ST: Since your launch in 2005, how has Exact Editions grown over time?

DR/AH: One of the most decisive moments for all consumer and mobile publishers was the introduction of the iPhone in 2007/8 and then the iPad in 2010. Exact Editions saw this as a path-breaking move, since, from that point on, we would be bound to have, and to be drawn towards, excellent computers that can be truly hand-held and lean-back with screens good enough to display magazine pages.

Exact Editions developed the ‘Exactly’ app so that subscribers could read their subscriptions on the iPhone in 2009 and for the iPad in 2010. When the Newsstand was launched by Apple, there were 11 branded apps available to subscribers. The convenience and mobility of phones and tablets has transformed the ways in which consumers want to read, search and browse magazines.

The potential for searching magazine archives has always been a key reason for a focus on archives and producing a complete archive for Gramophone in 2011 was a big project at the time. The title was first published in 1923 and the archive then held over 1,000 issues (now 1226). Fast and reliable searching has always been a feature of good digital archives. Browsing has always been a key aspect of the consumer experience of magazines, and digital browsing is now one of the distinctive features of the Exact Editions interface. In 2012 we introduced the stacking model for magazines (those lovely covers) which enable the user to shuffle through a large magazine archive by year, by decade and even by century. When we started, we knew that rapid full text searching would be a great target to aim at, but we did not appreciate quite how rich the experience of browsing by year, month issue and page would become.

Stacks of issues from the Gramophone digital archive

Exact Editions’ most recent innovation is Reading Rooms (first introduced in 2019), which constitute temporary and time-limited access to content which the publisher can distribute through the Publisher Portal for promotional or social purposes. Reading Rooms are multi-user and privacy compliant, and no sign in or registration is needed. They are time-limited by the publisher.

One of the advantages of an interactive streaming delivery of pages rather than downloads of text files is that it is feasible to create these Reading Rooms with temporary access to the full database.

The interface for creating Reading Rooms in the Publisher Portal

ST: How has the pandemic impacted your business?

DR/AH: Exact Editions has always been a digital business: by 2015 we had a cloud-based production and commercial model. In March 2020, it was very straightforward to move to home-based work. Although we expect to retain an office in central London, like most businesses we expect to be much more distributed and virtual in 2023 than we were in 2019. Magazines have largely benefitted from the pandemic in spite of the sad loss of physical newsstand sales; especially when they have an efficient digital version. The popularity of Exact Editions subscriptions from educational libraries (universities and schools) has markedly increased.

Opera Magazine Digital Archives

ST: Is print media dead in the 21st century?

DR/AH: Not at all.
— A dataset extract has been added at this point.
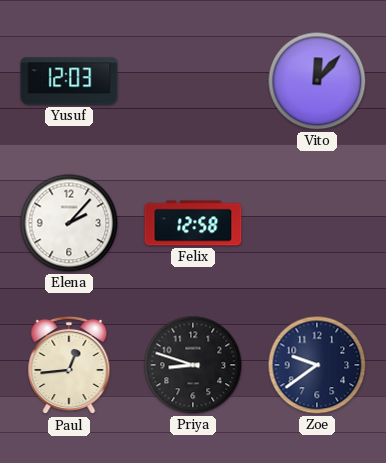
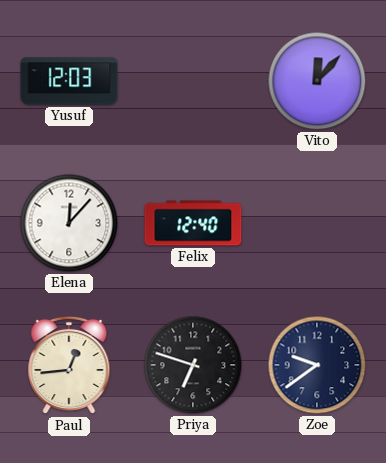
Elena: 2:07 -> 12:07
Felix: 12:58 -> 12:40
Priya: 8:48 -> 6:48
But archives and digital access to the magazines, periodicals and books that were formerly printed and only available on paper, will become more important. Access to rather than distribution of print media has become the key to digital culture. So access via printed copies will certainly be a diminishing and less mass market way of reaching the audience. Even so, the printed version of a magazine remains important. We see high-end magazines as having a continuing attraction (especially in art and fashion).

ST: How do you see subscription services evolving in the near future?

DR/AH: This partly returns us to your question about the pandemic. Digital subscription services that can cope with the threats of pandemic or environmental changes and even disasters are obviously critical. We expect to see increasing emphasis on the preservation, conservation, sustainability and efficiency of the services we supply either to consumers or cultural and educational institutions.